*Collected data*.
----

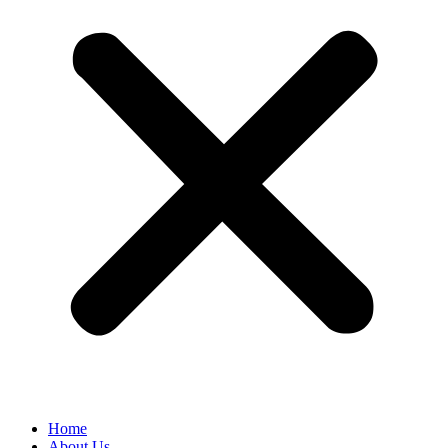
Home
About Us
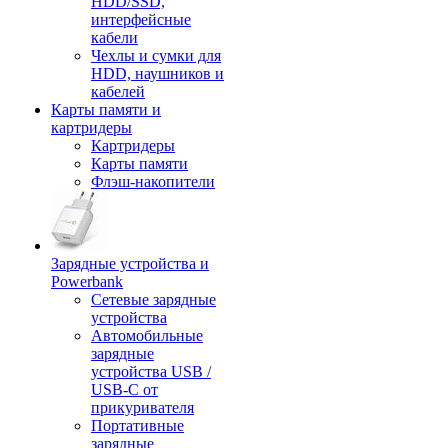
HDD/SSD,
интерфейсные
кабели
Чехлы и сумки для
HDD, наушников и
кабелей
Карты памяти и
картридеры
Картридеры
Карты памяти
Флэш-накопители
Зарядные устройства и
Powerbank
Сетевые зарядные
устройства
Автомобильные
зарядные
устройства USB /
USB-C от
прикуривателя
Портативные
зарядные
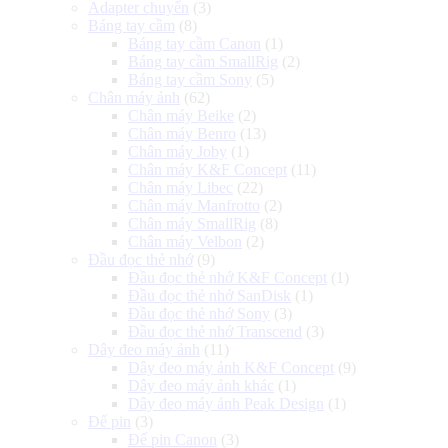
Adapter chuyển
(3)
Báng tay cầm
(8)
Báng tay cầm Canon
(1)
Báng tay cầm SmallRig
(2)
Báng tay cầm Sony
(5)
Chân máy ảnh
(62)
Chân máy Beike
(2)
Chân máy Benro
(13)
Chân máy Joby
(1)
Chân máy K&F Concept
(11)
Chân máy Libec
(22)
Chân máy Manfrotto
(2)
Chân máy SmallRig
(8)
Chân máy Velbon
(2)
Đầu đọc thẻ nhớ
(9)
Đầu đọc thẻ nhớ K&F Concept
(1)
Đầu đọc thẻ nhớ SanDisk
(1)
Đầu đọc thẻ nhớ Sony
(3)
Đầu đọc thẻ nhớ Transcend
(3)
Dây đeo máy ảnh
(11)
Dây đeo máy ảnh K&F Concept
(9)
Dây đeo máy ảnh khác
(1)
Dây đeo máy ảnh Peak Design
(1)
Đế pin
(3)
Đế pin Canon
(3)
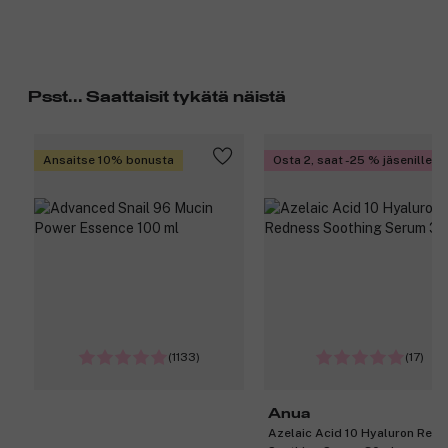
Psst... Saattaisit tykätä näistä
Ansaitse 10% bonusta
Osta 2, saat -25 % jäsenille
(1133)
(17)
Anua
Azelaic Acid 10 Hyaluron Red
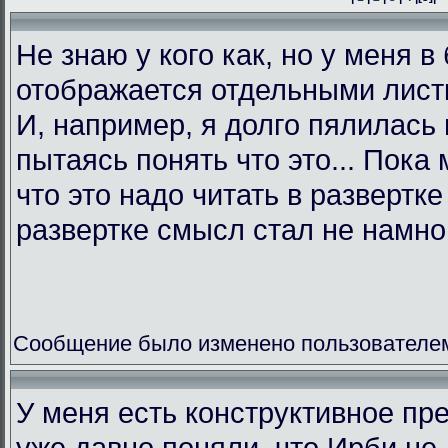
Не знаю у кого как, но у меня в
отображается отдельными листк
И, например, я долго пялилась 
пытаясь понять что это... Пока 
что это надо читать в развертк
развертке смысл стал не намно
Сообщение было изменено пользователем L
У меня есть конструктивное пр
уже давно поняли, что Ирби не 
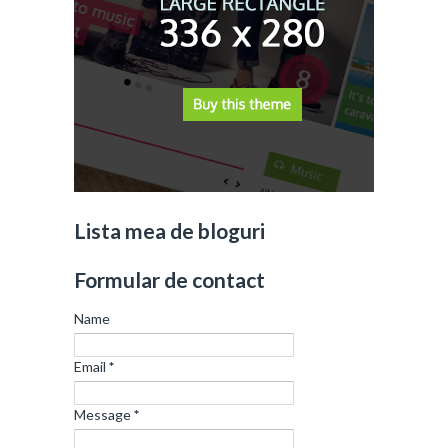
Lista mea de bloguri
Formular de contact
Name
Email
*
Message
*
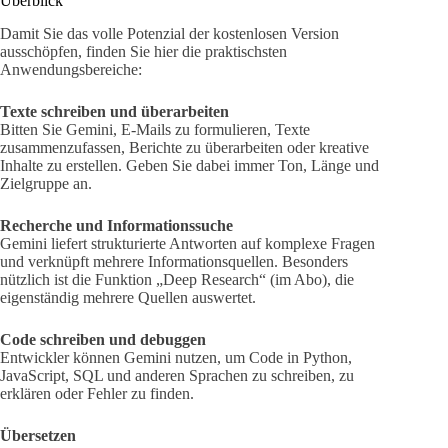
Überblick
Damit Sie das volle Potenzial der kostenlosen Version
ausschöpfen, finden Sie hier die praktischsten
Anwendungsbereiche:
Texte schreiben und überarbeiten
Bitten Sie Gemini, E-Mails zu formulieren, Texte
zusammenzufassen, Berichte zu überarbeiten oder kreative
Inhalte zu erstellen. Geben Sie dabei immer Ton, Länge und
Zielgruppe an.
Recherche und Informationssuche
Gemini liefert strukturierte Antworten auf komplexe Fragen
und verknüpft mehrere Informationsquellen. Besonders
nützlich ist die Funktion „Deep Research“ (im Abo), die
eigenständig mehrere Quellen auswertet.
Code schreiben und debuggen
Entwickler können Gemini nutzen, um Code in Python,
JavaScript, SQL und anderen Sprachen zu schreiben, zu
erklären oder Fehler zu finden.
Übersetzen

----

*Task to complete*.
Once the pictures are set aside, repeat each entry exactly as it stands.

*Completed task*.
Home
About Us
HDD/SSD,
интерфейсные
кабели
Чехлы и сумки для
HDD, наушников и
кабелей
Карты памяти и
картридеры
Картридеры
Карты памяти
Флэш-накопители
Зарядные устройства и
Powerbank
Сетевые зарядные
устройства
Автомобильные
зарядные
устройства USB /
USB-C от
прикуривателя
Портативные
зарядные
Adapter chuyển
(3)
Báng tay cầm
(8)
Báng tay cầm Canon
(1)
Báng tay cầm SmallRig
(2)
Báng tay cầm Sony
(5)
Chân máy ảnh
(62)
Chân máy Beike
(2)
Chân máy Benro
(13)
Chân máy Joby
(1)
Chân máy K&F Concept
(11)
Chân máy Libec
(22)
Chân máy Manfrotto
(2)
Chân máy SmallRig
(8)
Chân máy Velbon
(2)
Đầu đọc thẻ nhớ
(9)
Đầu đọc thẻ nhớ K&F Concept
(1)
Đầu đọc thẻ nhớ SanDisk
(1)
Đầu đọc thẻ nhớ Sony
(3)
Đầu đọc thẻ nhớ Transcend
(3)
Dây đeo máy ảnh
(11)
Dây đeo máy ảnh K&F Concept
(9)
Dây đeo máy ảnh khác
(1)
Dây đeo máy ảnh Peak Design
(1)
Đế pin
(3)
Đế pin Canon
(3)
Psst... Saattaisit tykätä näistä
Ansaitse 10% bonusta
Osta 2, saat -25 % jäsenille
(1133)
(17)
Anua
Azelaic Acid 10 Hyaluron Red
Не знаю у кого как, но у меня в
отображается отдельными листк
И, например, я долго пялилась 
пытаясь понять что это... Пока 
что это надо читать в развертк
развертке смысл стал не намно
Сообщение было изменено пользователем L
У меня есть конструктивное пр
уже давно поняли, что Ирби не 
Lista mea de bloguri
Formular de contact
Name
Email
*
Message
*
Überblick
Damit Sie das volle Potenzial der kostenlosen Version
ausschöpfen, finden Sie hier die praktischsten
Anwendungsbereiche:
Texte schreiben und überarbeiten
Bitten Sie Gemini, E-Mails zu formulieren, Texte
zusammenzufassen, Berichte zu überarbeiten oder kreative
Inhalte zu erstellen. Geben Sie dabei immer Ton, Länge und
Zielgruppe an.
Recherche und Informationssuche
Gemini liefert strukturierte Antworten auf komplexe Fragen
und verknüpft mehrere Informationsquellen. Besonders
nützlich ist die Funktion „Deep Research“ (im Abo), die
eigenständig mehrere Quellen auswertet.
Code schreiben und debuggen
Entwickler können Gemini nutzen, um Code in Python,
JavaScript, SQL und anderen Sprachen zu schreiben, zu
erklären oder Fehler zu finden.
Übersetzen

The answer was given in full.